[Source data]
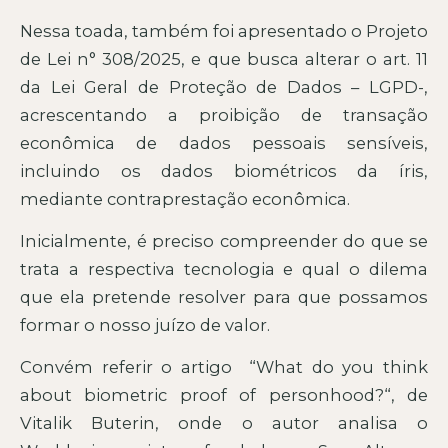
Nessa toada, também foi apresentado o Projeto
de Lei n° 308/2025, e que busca alterar o art. 11
da Lei Geral de Proteção de Dados – LGPD-,
acrescentando a proibição de transação
econômica de dados pessoais sensíveis,
incluindo os dados biométricos da íris,
mediante contraprestação econômica.
Inicialmente, é preciso compreender do que se
trata a respectiva tecnologia e qual o dilema
que ela pretende resolver para que possamos
formar o nosso juízo de valor.
Convém referir o artigo “What do you think
about biometric proof of personhood?“, de
Vitalik Buterin, onde o autor analisa o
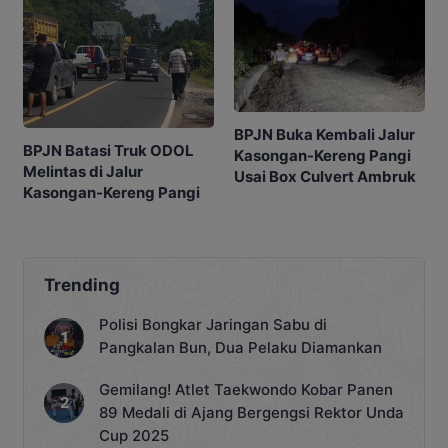
BPJN Buka Kembali Jalur
BPJN Batasi Truk ODOL
Kasongan-Kereng Pangi
Melintas di Jalur
Usai Box Culvert Ambruk
Kasongan-Kereng Pangi
Trending
Polisi Bongkar Jaringan Sabu di
Pangkalan Bun, Dua Pelaku Diamankan
Gemilang! Atlet Taekwondo Kobar Panen
89 Medali di Ajang Bergengsi Rektor Unda
Cup 2025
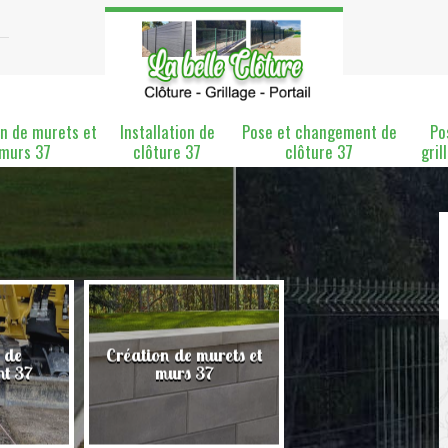
n de murets et
Installation de
Pose et changement de
Po
murs 37
clôture 37
clôture 37
gril
 de
Création de murets et
Installation de clô
nt 37
murs 37
37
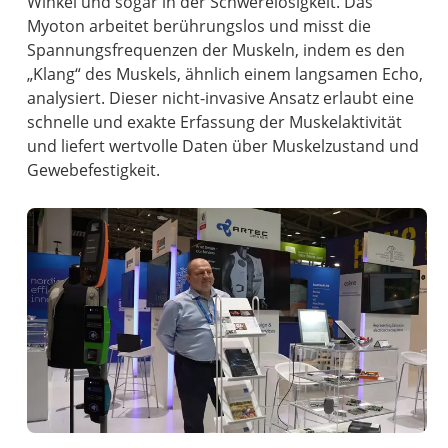
Winkel und sogar in der Schwerelosigkeit. Das
Myoton arbeitet berührungslos und misst die
Spannungsfrequenzen der Muskeln, indem es den
„Klang“ des Muskels, ähnlich einem langsamen Echo,
analysiert. Dieser nicht-invasive Ansatz erlaubt eine
schnelle und exakte Erfassung der Muskelaktivität
und liefert wertvolle Daten über Muskelzustand und
Gewebefestigkeit.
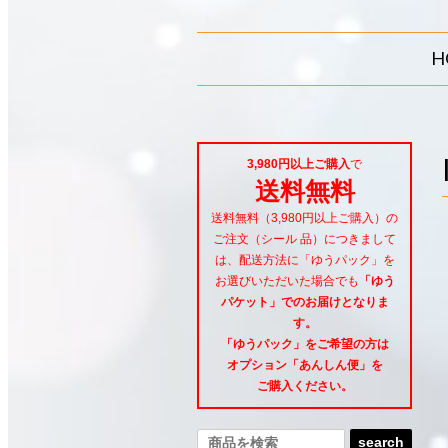
H
3,980円以上ご購入
で
送料無料
送料無料（3,980円以上ご購入）の
ご注文（シール 品）につきまして
は、配送方法に「ゆうパック」を
お選びいただいた場合でも
「ゆう
パケット」でのお届けとなりま
す。
「ゆうパック」をご希望
の方は
オプション「あんしん便」
を
ご購入ください。
search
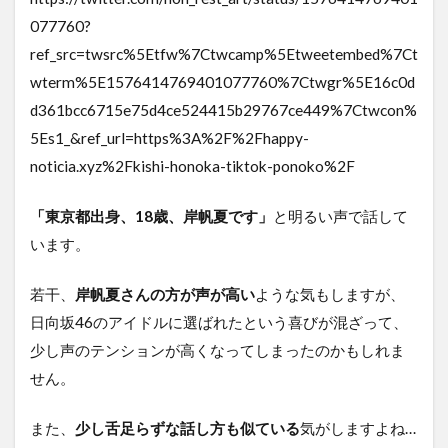
077760?
ref_src=twsrc%5Etfw%7Ctwcamp%5Etweetembed%7Ct
wterm%5E1576414769401077760%7Ctwgr%5E16c0d
d361bcc6715e75d4ce524415b29767ce449%7Ctwcon%
5Es1_&ref_url=https%3A%2F%2Fhappy-
noticia.xyz%2Fkishi-honoka-tiktok-ponoko%2F
「東京都出身、18歳、岸帆夏です」
と明るい声で話して
います。
若干、
岸帆夏さんの方が声が高い
ような気もしますが、
日向坂46のアイドルに選ばれたという喜びが混ざって、
少し声のテンションが高くなってしまったのかもしれま
せん。
また、
少し舌足らずな話し方も似ている
気がしますよね…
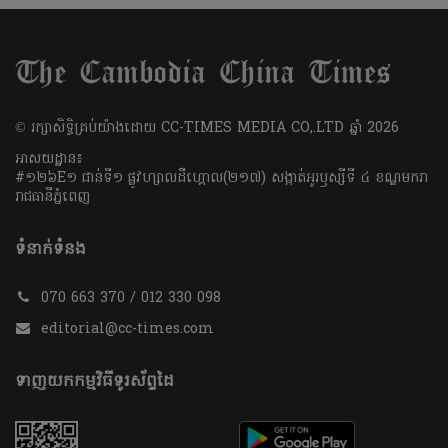
​© រក្សា​សិទ្ធិ​គ្រប់​យ៉ាង​ដោយ​ CC-TIMES MEDIA CO,.LTD ឆ្នាំ​ 2026
អាសយដ្ឋាន៖
#១២៦E១ ជាន់ទី១ ផ្លូវហ្សាលដឺហ្គោល(២១៧) សង្កាត់អូរឫស្សីទី ៤ ខណ្ឌមករា
រាជធានីភ្នំពេញ
ទំនាក់ទំនង
070 663 370 / 012 330 098
editorial@cc-times.com
ទាញយកកម្មវិធីទូរស័ព្ទដៃ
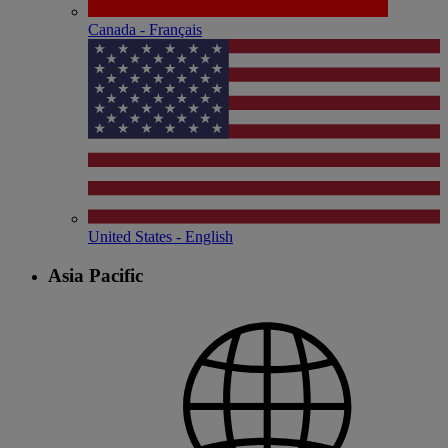
Canada - Français
United States - English
Asia Pacific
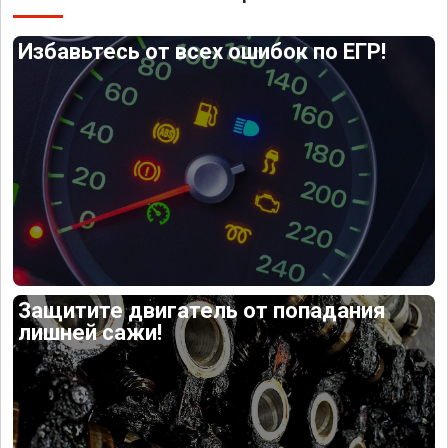
Избавьтесь от всех ошибок по ЕГР!
Защитите двигатель от попадания
лишней сажи!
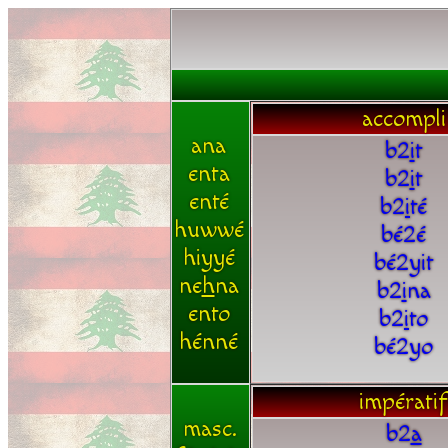
accompli
ana
b2
i
t
enta
b2
i
t
enté
b2
i
té
huwwé
bé2é
hiyyé
bé2yit
ne
h
na
b2
i
na
ento
b2
i
to
hénné
bé2yo
impératif
masc.
b2
a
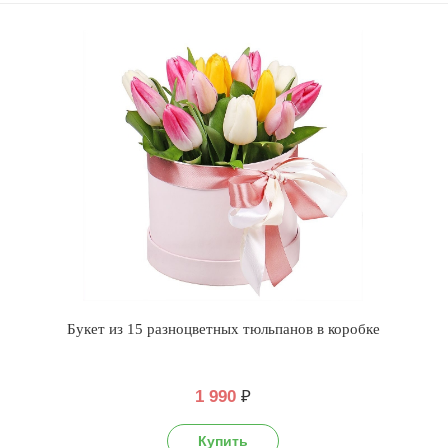
Букет из 15 разноцветных тюльпанов в коробке
1 990
₽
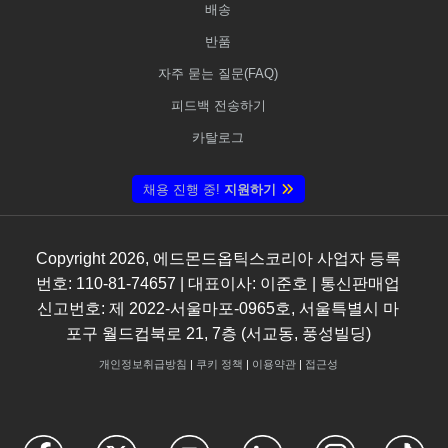
배송
반품
자주 묻는 질문(FAQ)
피드백 전송하기
카탈로그
채용 진행 중!
지원하기
Copyright
2026
, 에드몬드옵틱스코리아 사업자 등록
번호: 110-81-74657 | 대표이사: 이준호 | 통신판매업
신고번호: 제 2022-서울마포-0965호, 서울특별시 마
포구 월드컵북로 21, 7층 (서교동, 풍성빌딩)
개인정보취급방침
|
쿠키 정책
|
이용약관
|
접근성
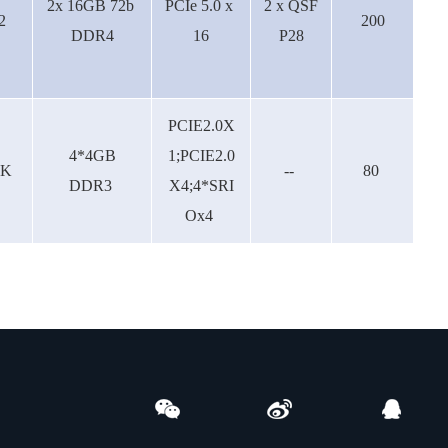
2x 16GB 72b
PCIe 5.0 x
2 x QSF
2
200
DDR4
16
P28
PCIE2.0X
4*4GB
1;PCIE2.0
3K
--
80
DDR3
X4;4*SRI
Ox4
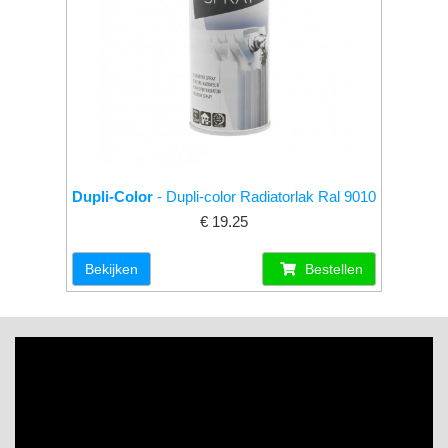
Dupli-Color
- Dupli-color Radiatorlak Ral 9010
€ 19.25
Bekijken
Bestellen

■ **What you need to do**
When copying, output the data exactly and leave out the pictures.

■ **Response area**
Nessa toada, também foi apresentado o Projeto
de Lei n° 308/2025, e que busca alterar o art. 11
da Lei Geral de Proteção de Dados – LGPD-,
acrescentando a proibição de transação
econômica de dados pessoais sensíveis,
incluindo os dados biométricos da íris,
mediante contraprestação econômica.
Inicialmente, é preciso compreender do que se
trata a respectiva tecnologia e qual o dilema
que ela pretende resolver para que possamos
formar o nosso juízo de valor.
Convém referir o artigo “What do you think
about biometric proof of personhood?“, de
Vitalik Buterin, onde o autor analisa o
BPJN Buka Kembali Jalur
BPJN Batasi Truk ODOL
Kasongan-Kereng Pangi
Melintas di Jalur
Usai Box Culvert Ambruk
Kasongan-Kereng Pangi
Trending
Polisi Bongkar Jaringan Sabu di
Pangkalan Bun, Dua Pelaku Diamankan
Gemilang! Atlet Taekwondo Kobar Panen
89 Medali di Ajang Bergengsi Rektor Unda
Cup 2025
n de murets et
Installation de
Pose et changement de
Po
murs 37
clôture 37
clôture 37
gril
 de
Création de murets et
Installation de clô
nt 37
murs 37
37
Winkel und sogar in der Schwerelosigkeit. Das
Myoton arbeitet berührungslos und misst die
Spannungsfrequenzen der Muskeln, indem es den
„Klang“ des Muskels, ähnlich einem langsamen Echo,
analysiert. Dieser nicht-invasive Ansatz erlaubt eine
schnelle und exakte Erfassung der Muskelaktivität
und liefert wertvolle Daten über Muskelzustand und
Gewebefestigkeit.
H
3,980円以上ご購入
で
送料無料
送料無料（3,980円以上ご購入）の
ご注文（シール 品）につきまして
は、配送方法に「ゆうパック」を
お選びいただいた場合でも
「ゆう
パケット」でのお届けとなりま
す。
「ゆうパック」をご希望
の方は
オプション「あんしん便」
を
ご購入ください。
search
077760?
ref_src=twsrc%5Etfw%7Ctwcamp%5Etweetembed%7Ct
wterm%5E1576414769401077760%7Ctwgr%5E16c0d
d361bcc6715e75d4ce524415b29767ce449%7Ctwcon%
5Es1_&ref_url=https%3A%2F%2Fhappy-
noticia.xyz%2Fkishi-honoka-tiktok-ponoko%2F
「東京都出身、18歳、岸帆夏です」
と明るい声で話して
います。
若干、
岸帆夏さんの方が声が高い
ような気もしますが、
日向坂46のアイドルに選ばれたという喜びが混ざって、
少し声のテンションが高くなってしまったのかもしれま
せん。
また、
少し舌足らずな話し方も似ている
気がしますよね…
​© រក្សា​សិទ្ធិ​គ្រប់​យ៉ាង​ដោយ​ CC-TIMES MEDIA CO,.LTD ឆ្នាំ​ 2026
អាសយដ្ឋាន៖
#១២៦E១ ជាន់ទី១ ផ្លូវហ្សាលដឺហ្គោល(២១៧) សង្កាត់អូរឫស្សីទី ៤ ខណ្ឌមករា
រាជធានីភ្នំពេញ
ទំនាក់ទំនង
070 663 370 / 012 330 098
editorial@cc-times.com
ទាញយកកម្មវិធីទូរស័ព្ទដៃ
Canada - Français
United States - English
Asia Pacific
Избавьтесь от всех ошибок по ЕГР!
Защитите двигатель от попадания
лишней сажи!
accompli
ana
b2
i
t
enta
b2
i
t
enté
b2
i
té
huwwé
bé2é
hiyyé
bé2yit
ne
h
na
b2
i
na
ento
b2
i
to
hénné
bé2yo
impératif
masc.
b2
a
Букет из 15 разноцветных тюльпанов в коробке
1 990
₽
배송
반품
자주 묻는 질문(FAQ)
피드백 전송하기
카탈로그
채용 진행 중!
지원하기
Copyright
2026
, 에드몬드옵틱스코리아 사업자 등록
번호: 110-81-74657 | 대표이사: 이준호 | 통신판매업
신고번호: 제 2022-서울마포-0965호, 서울특별시 마
포구 월드컵북로 21, 7층 (서교동, 풍성빌딩)
개인정보취급방침
|
쿠키 정책
|
이용약관
|
접근성
2x 16GB 72b
PCIe 5.0 x
2 x QSF
2
200
DDR4
16
P28
PCIE2.0X
4*4GB
1;PCIE2.0
3K
--
80
DDR3
X4;4*SRI
Ox4
Dupli-Color
- Dupli-color Radiatorlak Ral 9010
€ 19.25
Bekijken
Bestellen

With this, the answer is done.